TO DO> Present the count of lines in the entries below that hold "Objednané", and present nothing else.

RECORDS Block Start

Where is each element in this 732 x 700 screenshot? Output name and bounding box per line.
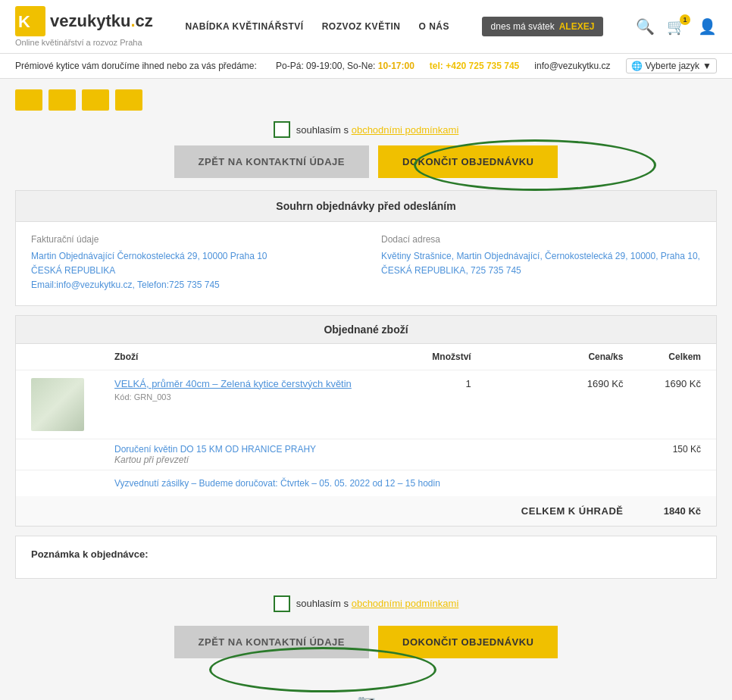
table-header-row: Zboží Množství Cena/ks Celkem (16, 344, 716, 370)
footer-instagram: 📷 (15, 686, 717, 700)
bottom-terms-checkbox[interactable] (274, 595, 290, 612)
summary-section: Souhrn objednávky před odesláním Faktura… (15, 190, 717, 306)
top-terms-label: souhlasím s obchodními podmínkami (296, 124, 459, 136)
product-price-ks-cell: 1690 Kč (486, 370, 639, 439)
billing-col: Fakturační údaje Martin Objednávající Če… (31, 234, 351, 293)
notes-section: Poznámka k objednávce: (15, 536, 717, 579)
total-label-cell: CELKEM K ÚHRADĚ (486, 496, 639, 526)
top-checkbox-row: souhlasím s obchodními podmínkami (15, 121, 717, 138)
delivery-date-text: Vyzvednutí zásilky – Budeme doručovat: Č… (114, 478, 701, 489)
product-image-cell (16, 370, 99, 439)
product-quantity-cell: 1 (407, 370, 486, 439)
col-mnozstvi-header: Množství (407, 344, 486, 370)
total-empty-2 (99, 496, 407, 526)
svaetek-name: ALEXEJ (559, 21, 595, 32)
cart-icon[interactable]: 🛒 1 (667, 17, 686, 36)
top-terms-checkbox[interactable] (274, 121, 290, 138)
product-link[interactable]: VELKÁ, průměr 40cm – Zelená kytice čerst… (114, 378, 352, 389)
address-row: Fakturační údaje Martin Objednávající Če… (31, 234, 701, 293)
logo-icon: K (15, 6, 45, 36)
strip-btn-2[interactable] (48, 89, 76, 111)
infobar-hours: Po-Pá: 09-19:00, So-Ne: 10-17:00 (276, 61, 414, 71)
delivery-name: Doručení květin DO 15 KM OD HRANICE PRAH… (114, 444, 392, 455)
table-row: VELKÁ, průměr 40cm – Zelená kytice čerst… (16, 370, 716, 439)
col-zbozi-header: Zboží (99, 344, 407, 370)
items-table: Zboží Množství Cena/ks Celkem VELKÁ, prů… (16, 344, 716, 526)
product-info-cell: VELKÁ, průměr 40cm – Zelená kytice čerst… (99, 370, 407, 439)
lang-selector[interactable]: 🌐 Vyberte jazyk ▼ (626, 58, 717, 73)
summary-title: Souhrn objednávky před odesláním (16, 191, 716, 222)
info-bar: Prémiové kytice vám doručíme ihned nebo … (0, 54, 732, 79)
bottom-terms-label: souhlasím s obchodními podmínkami (296, 598, 459, 609)
total-empty-1 (16, 496, 99, 526)
logo-main: K vezukytku.cz (15, 6, 153, 36)
notes-label: Poznámka k objednávce: (31, 548, 701, 560)
delivery-date-cell: Vyzvednutí zásilky – Budeme doručovat: Č… (99, 470, 716, 496)
infobar-tel: tel: +420 725 735 745 (430, 61, 519, 71)
infobar-promo: Prémiové kytice vám doručíme ihned nebo … (15, 61, 257, 71)
delivery-col: Dodací adresa Květiny Strašnice, Martin … (381, 234, 701, 293)
summary-body: Fakturační údaje Martin Objednávající Če… (16, 222, 716, 305)
delivery-text: Květiny Strašnice, Martin Objednávající,… (381, 249, 701, 278)
search-icon[interactable]: 🔍 (636, 17, 655, 36)
items-title: Objednané zboží (16, 316, 716, 344)
strip-btn-3[interactable] (82, 89, 109, 111)
delivery-row: Doručení květin DO 15 KM OD HRANICE PRAH… (16, 439, 716, 470)
delivery-empty-cell (16, 439, 99, 470)
bottom-action: souhlasím s obchodními podmínkami ZPĚT N… (15, 588, 717, 670)
header-icons: 🔍 🛒 1 👤 (636, 17, 717, 36)
col-cena-header: Cena/ks (486, 344, 639, 370)
billing-contact: Email:info@vezukytku.cz, Telefon:725 735… (31, 278, 351, 292)
delivery-qty-cell (407, 439, 486, 470)
infobar-email: info@vezukytku.cz (534, 61, 610, 71)
chevron-down-icon: ▼ (702, 61, 712, 71)
top-action-buttons: ZPĚT NA KONTAKTNÍ ÚDAJE DOKONČIT OBJEDNÁ… (15, 145, 717, 178)
billing-name: Martin Objednávající Černokostelecká 29,… (31, 249, 351, 264)
col-celkem-header: Celkem (638, 344, 716, 370)
items-section: Objednané zboží Zboží Množství Cena/ks C… (15, 315, 717, 527)
delivery-info-cell: Doručení květin DO 15 KM OD HRANICE PRAH… (99, 439, 407, 470)
total-empty-3 (407, 496, 486, 526)
svaetek-label: dnes má svátek (491, 21, 555, 32)
delivery-payment: Kartou při převzetí (114, 455, 392, 465)
finish-button-bottom[interactable]: DOKONČIT OBJEDNÁVKU (378, 626, 558, 658)
cart-badge: 1 (680, 14, 690, 25)
total-row: CELKEM K ÚHRADĚ 1840 Kč (16, 496, 716, 526)
bottom-checkbox-row: souhlasím s obchodními podmínkami (274, 595, 459, 612)
finish-button-top[interactable]: DOKONČIT OBJEDNÁVKU (378, 145, 558, 178)
account-icon[interactable]: 👤 (698, 17, 717, 36)
col-image-header (16, 344, 99, 370)
delivery-date-row: Vyzvednutí zásilky – Budeme doručovat: Č… (16, 470, 716, 496)
logo-subtitle: Online květinářství a rozvoz Praha (15, 38, 153, 47)
infobar-right: Po-Pá: 09-19:00, So-Ne: 10-17:00 tel: +4… (276, 58, 717, 73)
billing-title: Fakturační údaje (31, 234, 351, 245)
delivery-title: Dodací adresa (381, 234, 701, 245)
logo-text: vezukytku.cz (50, 11, 153, 31)
top-terms-link[interactable]: obchodními podmínkami (352, 124, 459, 136)
product-name: VELKÁ, průměr 40cm – Zelená kytice čerst… (114, 378, 392, 389)
main-content: souhlasím s obchodními podmínkami ZPĚT N… (0, 79, 732, 700)
delivery-date-empty-cell (16, 470, 99, 496)
strip-btn-4[interactable] (115, 89, 142, 111)
top-strip (15, 86, 717, 114)
nav-nabidka[interactable]: NABÍDKA KVĚTINÁŘSTVÍ (185, 21, 303, 32)
instagram-icon[interactable]: 📷 (357, 694, 376, 700)
product-code: Kód: GRN_003 (114, 392, 392, 402)
product-price-total-cell: 1690 Kč (638, 370, 716, 439)
svg-text:K: K (18, 12, 30, 31)
nav-rozvoz[interactable]: ROZVOZ KVĚTIN (322, 21, 401, 32)
header: K vezukytku.cz Online květinářství a roz… (0, 0, 732, 54)
nav-o-nas[interactable]: O NÁS (418, 21, 449, 32)
svaetek-badge: dnes má svátek ALEXEJ (482, 17, 604, 36)
strip-btn-1[interactable] (15, 89, 42, 111)
back-button-bottom[interactable]: ZPĚT NA KONTAKTNÍ ÚDAJE (174, 626, 370, 658)
total-price-cell: 1840 Kč (638, 496, 716, 526)
billing-country: ČESKÁ REPUBLIKA (31, 264, 351, 278)
delivery-price-empty-cell (486, 439, 639, 470)
globe-icon: 🌐 (631, 61, 643, 71)
back-button-top[interactable]: ZPĚT NA KONTAKTNÍ ÚDAJE (174, 145, 370, 178)
nav-links: NABÍDKA KVĚTINÁŘSTVÍ ROZVOZ KVĚTIN O NÁS (185, 21, 449, 32)
bottom-buttons-row: ZPĚT NA KONTAKTNÍ ÚDAJE DOKONČIT OBJEDNÁ… (174, 626, 558, 658)
bottom-terms-link[interactable]: obchodními podmínkami (352, 598, 459, 609)
logo-area: K vezukytku.cz Online květinářství a roz… (15, 6, 153, 47)
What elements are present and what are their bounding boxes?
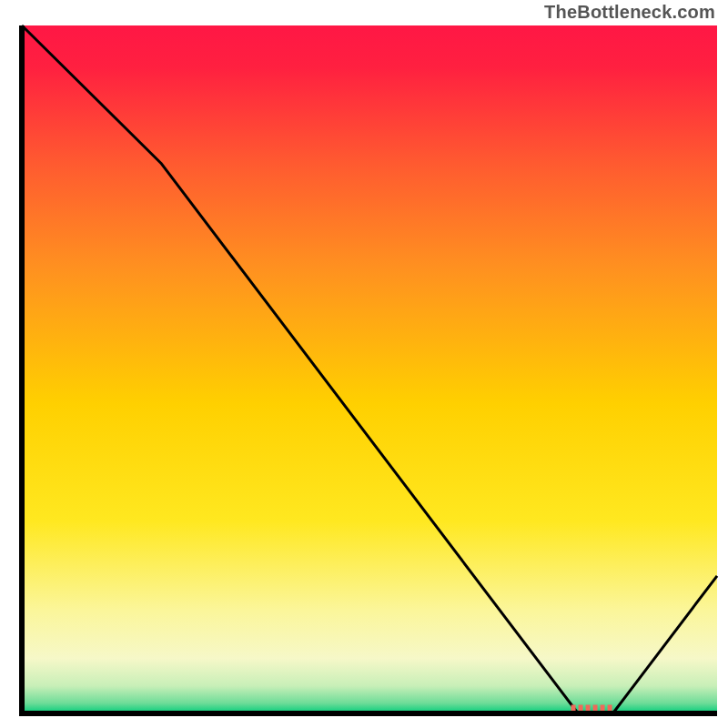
watermark-text: TheBottleneck.com bbox=[544, 2, 715, 23]
chart-container: TheBottleneck.com bbox=[0, 0, 728, 728]
bottleneck-chart bbox=[0, 0, 728, 728]
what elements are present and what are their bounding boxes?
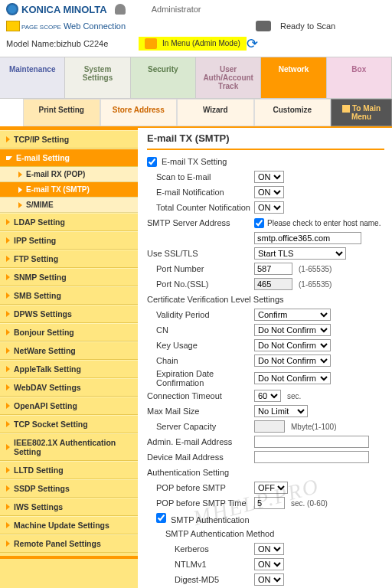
digest-label: Digest-MD5 (147, 575, 254, 584)
totalcounter-select[interactable]: ON (254, 201, 284, 214)
sidebar-item-tcpsocket[interactable]: TCP Socket Setting (0, 415, 138, 433)
tab-row-primary: Maintenance System Settings Security Use… (0, 57, 392, 99)
tab-store-address[interactable]: Store Address (100, 99, 178, 126)
tab-security[interactable]: Security (131, 57, 196, 98)
scan2email-label: Scan to E-mail (147, 172, 254, 181)
ssltls-label: Use SSL/TLS (147, 249, 254, 258)
refresh-icon[interactable]: ⟳ (247, 35, 258, 52)
validity-select[interactable]: Confirm (254, 309, 331, 321)
page-scope: PAGE SCOPE Web Connection (21, 21, 126, 31)
page-scope-icon (6, 21, 20, 31)
cn-select[interactable]: Do Not Confirm (254, 324, 331, 336)
keyusage-label: Key Usage (147, 341, 254, 350)
ntlmv1-select[interactable]: ON (254, 558, 284, 570)
popbefore-label: POP before SMTP (147, 483, 254, 492)
totalcounter-label: Total Counter Notification (147, 203, 254, 212)
sidebar-item-ieee8021x[interactable]: IEEE802.1X Authentication Setting (0, 433, 138, 461)
tab-network[interactable]: Network (261, 57, 326, 98)
sidebar-item-netware[interactable]: NetWare Setting (0, 341, 138, 360)
smtpauth-label: SMTP Authentication (171, 515, 250, 524)
adminmail-label: Admin. E-mail Address (147, 437, 254, 446)
portssl-input (254, 278, 292, 290)
smtpaddr-input[interactable] (254, 232, 361, 244)
admin-mode-bar: In Menu (Admin Mode) (139, 37, 247, 51)
sidebar-item-webdav[interactable]: WebDAV Settings (0, 378, 138, 397)
brand-logo-icon (6, 3, 18, 15)
sidebar-sub-email-tx[interactable]: E-mail TX (SMTP) (0, 182, 138, 198)
sidebar-item-tcpip[interactable]: TCP/IP Setting (0, 130, 138, 149)
smtpauthmethod-label: SMTP Authentication Method (147, 529, 384, 538)
ready-scan: Ready to Scan (274, 20, 341, 32)
popbefore-select[interactable]: OFF (254, 482, 288, 494)
tab-system-settings[interactable]: System Settings (65, 57, 130, 98)
sidebar: TCP/IP Setting E-mail Setting E-mail RX … (0, 128, 138, 588)
emailtx-label: E-mail TX Setting (162, 157, 384, 166)
section-title: E-mail TX (SMTP) (147, 132, 384, 150)
sidebar-item-ipp[interactable]: IPP Setting (0, 231, 138, 250)
keyusage-select[interactable]: Do Not Confirm (254, 339, 331, 351)
sidebar-item-email[interactable]: E-mail Setting (0, 149, 138, 167)
poptime-input[interactable] (254, 497, 285, 509)
sidebar-sub-smime[interactable]: S/MIME (0, 198, 138, 213)
user-icon (115, 4, 126, 15)
sidebar-item-dpws[interactable]: DPWS Settings (0, 305, 138, 323)
admin-label: Administrator (152, 5, 201, 14)
tab-user-auth[interactable]: User Auth/Account Track (196, 57, 261, 98)
tab-maintenance[interactable]: Maintenance (0, 57, 65, 98)
tab-wizard[interactable]: Wizard (177, 99, 254, 126)
sidebar-item-ssdp[interactable]: SSDP Settings (0, 479, 138, 498)
tab-box[interactable]: Box (327, 57, 392, 98)
sidebar-item-lltd[interactable]: LLTD Setting (0, 461, 138, 479)
devicemail-input[interactable] (254, 451, 369, 463)
validity-label: Validity Period (147, 310, 254, 319)
emailnotif-select[interactable]: ON (254, 186, 284, 198)
sidebar-item-remotepanel[interactable]: Remote Panel Settings (0, 534, 138, 553)
sidebar-sub-email-rx[interactable]: E-mail RX (POP) (0, 167, 138, 182)
chain-select[interactable]: Do Not Confirm (254, 354, 331, 367)
adminmail-input[interactable] (254, 436, 369, 448)
sidebar-item-smb[interactable]: SMB Setting (0, 286, 138, 305)
authsetting-label: Authentication Setting (147, 468, 384, 477)
smtpaddr-label: SMTP Server Address (147, 218, 254, 227)
hostname-checkbox[interactable] (254, 218, 264, 228)
kerberos-select[interactable]: ON (254, 543, 284, 555)
sec-label: sec. (287, 392, 301, 400)
sidebar-item-ldap[interactable]: LDAP Setting (0, 213, 138, 231)
sidebar-item-bonjour[interactable]: Bonjour Setting (0, 323, 138, 341)
tab-print-setting[interactable]: Print Setting (23, 99, 100, 126)
sidebar-item-openapi[interactable]: OpenAPI Setting (0, 397, 138, 415)
ntlmv1-label: NTLMv1 (147, 560, 254, 569)
ssltls-select[interactable]: Start TLS (254, 247, 346, 260)
chain-label: Chain (147, 356, 254, 365)
portssl-label: Port No.(SSL) (147, 279, 254, 289)
tab-customize[interactable]: Customize (254, 99, 332, 126)
model-label: Model Name: (6, 39, 56, 48)
portn-label: Port Number (147, 264, 254, 273)
servercap-input (254, 420, 285, 433)
poptime-label: POP before SMTP Time (147, 498, 254, 508)
portn-input[interactable] (254, 263, 292, 275)
smtpauth-checkbox[interactable] (156, 513, 166, 523)
sidebar-item-appletalk[interactable]: AppleTalk Setting (0, 360, 138, 378)
content-panel: E-mail TX (SMTP) E-mail TX Setting Scan … (138, 128, 392, 588)
to-main-menu-button[interactable]: To Main Menu (331, 99, 392, 126)
certlvl-label: Certificate Verification Level Settings (147, 295, 384, 304)
sidebar-item-machineupdate[interactable]: Machine Update Settings (0, 516, 138, 534)
sidebar-item-iws[interactable]: IWS Settings (0, 498, 138, 516)
brand-logo: KONICA MINOLTA (21, 4, 107, 15)
emailnotif-label: E-mail Notification (147, 188, 254, 197)
expdate-label: Expiration Date Confirmation (147, 369, 254, 387)
emailtx-checkbox[interactable] (147, 157, 157, 167)
maxmail-label: Max Mail Size (147, 407, 254, 416)
poptime-hint: sec. (0-60) (291, 499, 328, 508)
sidebar-item-snmp[interactable]: SNMP Setting (0, 268, 138, 286)
kerberos-label: Kerberos (147, 544, 254, 554)
expdate-select[interactable]: Do Not Confirm (254, 372, 331, 384)
tab-row-secondary: Print Setting Store Address Wizard Custo… (0, 99, 392, 128)
scan2email-select[interactable]: ON (254, 171, 284, 183)
maxmail-select[interactable]: No Limit (254, 405, 308, 417)
digest-select[interactable]: ON (254, 573, 284, 586)
warning-icon (145, 38, 157, 49)
sidebar-item-ftp[interactable]: FTP Setting (0, 250, 138, 268)
conntimeout-select[interactable]: 60 (254, 390, 281, 402)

RECORDS Block End

FINAL ANSWER> 2